A shared sequencer network is a neutral infrastructure layer that orders transactions for multiple rollups simultaneously, enabling them to execute atomic transactions across each other without trusting a single sequencer. Rather than each rollup running its own sequencer (centralized or decentralized), multiple rollups share a common sequencing service that respects ordering guarantees and transaction atomicity.

How a shared sequencer coordinates multiple rollups

In the typical rollup design, each rollup maintains its own sequencer—a single entity (or eventually a decentralized committee) that orders incoming user transactions into a canonical sequence. That sequencer then bundles the ordered transactions and submits them to the base layer for settlement. The problem: if Alice on Rollup A wants to swap assets with Bob on Rollup B, she must first bridge her tokens, wait for confirmation, then execute the swap on Rollup B—all with intermediate delays and bridge fees.

A shared sequencer network inverts this. Instead of Rollup A and Rollup B each running separate sequencers, they both consume ordered transactions from a common sequencing service. This service sees transactions from both rollups and can order them together. If Alice’s bridge-out on Rollup A arrives before Bob’s deposit on Rollup B, the shared sequencer respects that ordering and ensures both operations settle atomically within the same block or sequencing round.

The sequencer does not validate the rollups’ state or execution—that remains the rollup’s job. The sequencer only provides a neutral, tamper-proof ordering service. Think of it as a distributed clock that multiple rollups trust rather than each building their own.

Why atomicity across rollups matters

Cross-rollup atomic execution solves a category of inefficiency that has plagued multi-layer systems. Consider a liquidity provider who wants to rebalance capital between two rollups to capitalize on a price difference. Today, they must use a bridge: withdraw from Rollup A (one transaction), wait for finality, deposit to Rollup B (another transaction), and only then execute their trade. The delay creates slippage and operational friction.

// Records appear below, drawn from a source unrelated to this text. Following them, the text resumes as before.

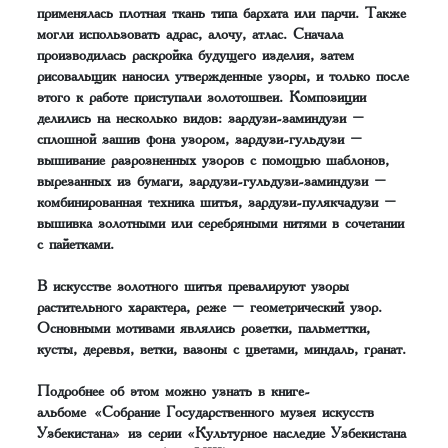
применялась плотная ткань типа бархата или парчи. Также
могли использовать адрас, алочу, атлас. Сначала
производилась раскройка будущего изделия, затем
рисовальщик наносил утвержденные узоры, и только после
этого к работе приступали золотошвеи. Композиции
делились на несколько видов: зардузи-заминдузи –
сплошной зашив фона узором, зардузи-гульдузи –
вышивание разрозненных узоров с помощью шаблонов,
вырезанных из бумаги, зардузи-гульдузи-заминдузи –
комбинированная техника шитья, зардузи-пулякчадузи –
вышивка золотными или серебряными нитями в сочетании
с пайетками.
В искусстве золотного шитья превалируют узоры
растительного характера, реже – геометрический узор.
Основными мотивами являлись розетки, пальметтки,
кусты, деревья, ветки, вазоны с цветами, миндаль, гранат.
Подробнее об этом можно узнать в книге-
альбоме «Собрание Государственного музея искусств
Узбекистана» из серии «Культурное наследие Узбекистана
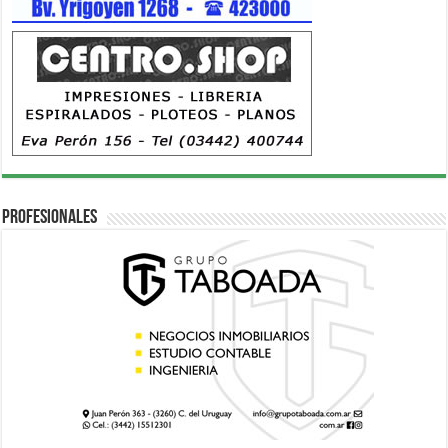
Profesionales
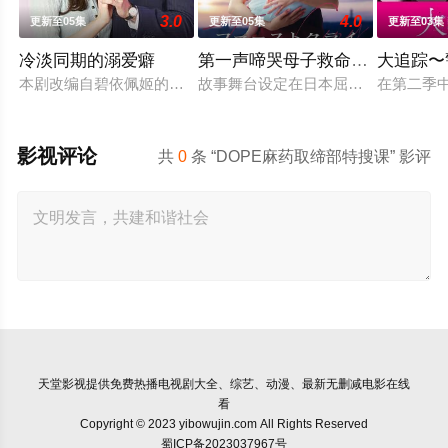
3.0
4.0
更新至05集
更新至05集
更新至03集
冷淡同期的溺爱癖
第一声啼哭母子救命急救班
大追踪〜
本剧改编自碧依佩姬的同名漫画，是一部办公室爱情故事，讲述
故事舞台设定在日本屈指可数的顶级豪
在第二季
影视评论
共
0
条 “DOPE麻药取缔部特搜课” 影评
天堂影视
提供免费热播电视剧大全、综艺、动漫、最新无删减电影在线
看
Copyright © 2023 yibowujin.com All Rights Reserved
蜀ICP备2023037967号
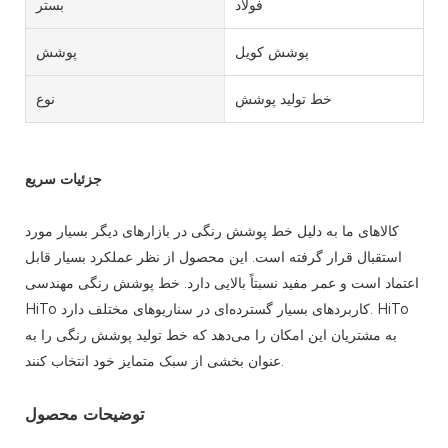
فولاد
بستر
پوشش کویل
پوشش
خط تولید پوشش
نوع
جزئیات سریع
کالاهای ما به دلیل خط پوشش رنگی در بازارهای دیگر بسیار مورد
استقبال قرار گرفته است. این محصول از نظر عملکرد بسیار قابل
اعتماد است و عمر مفید نسبتاً بالایی دارد. خط پوشش رنگی مهندسی
HiTo کاربردهای بسیار گسترده‌ای در سناریوهای مختلف دارد. HiTo
به مشتریان این امکان را می‌دهد که خط تولید پوشش رنگی را به
عنوان بخشی از سبک متمایز خود انتخاب کنند.
توضیحات محصول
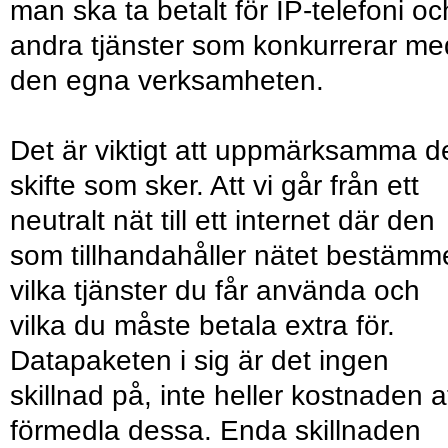
man ska ta betalt för IP-telefoni oc
andra tjänster som konkurrerar me
den egna verksamheten.
Det är viktigt att uppmärksamma d
skifte som sker. Att vi går från ett
neutralt nät till ett internet där den
som tillhandahåller nätet bestämm
vilka tjänster du får använda och
vilka du måste betala extra för.
Datapaketen i sig är det ingen
skillnad på, inte heller kostnaden a
förmedla dessa. Enda skillnaden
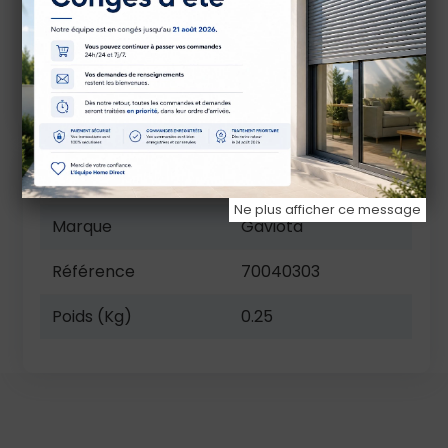
Avant commande, contrôlez les cotes, le sens
de montage, la matière et les références
compatibles. En cas de doute, comparez avec
la pièce d’origine ou contactez-nous avant
validation.
Caractéristiques techniques
Ne plus afficher ce message
Marque
Gaviota
Référence
70040303
Poids (Kg)
0.25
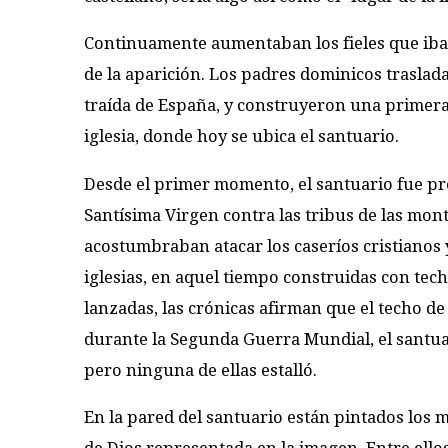
Continuamente aumentaban los fieles que iban 
de la aparición. Los padres dominicos traslada
traída de España, y construyeron una primera 
iglesia, donde hoy se ubica el santuario.
Desde el primer momento, el santuario fue pr
Santísima Virgen contra las tribus de las mon
acostumbraban atacar los caseríos cristianos
iglesias, en aquel tiempo construidas con tec
lanzadas, las crónicas afirman que el techo 
durante la Segunda Guerra Mundial, el santu
pero ninguna de ellas estalló.
En la pared del santuario están pintados los 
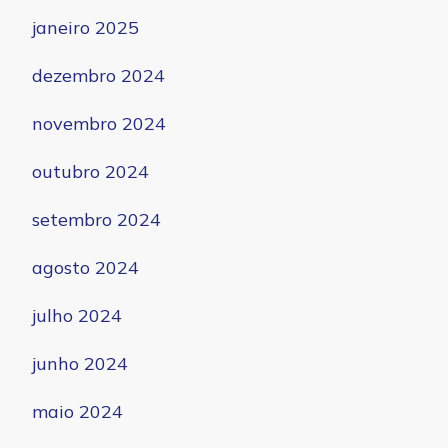
janeiro 2025
dezembro 2024
novembro 2024
outubro 2024
setembro 2024
agosto 2024
julho 2024
junho 2024
maio 2024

With shared sequencing, a single atomic instruction can say: “Withdraw X from Rollup A AND deposit it to Rollup B in the same logical block.” If either step fails, both roll back. This dramatically improves capital efficiency because sophisticated users and market makers no longer need to lock liquidity in transit.

The other benefit: reduced MEV leakage. When Rollup A’s sequencer and Rollup B’s sequencer operate independently, an adversarial sequencer on Rollup A can see a pending transaction that will move price on Rollup B, and extract value by front-running it on Rollup A before the shared sequencer can order the pair atomically. A unified sequencer prevents this—it orders all cross-rollup pairs as atomic bundles, denying any single sequencer the ability to profit from asymmetric information.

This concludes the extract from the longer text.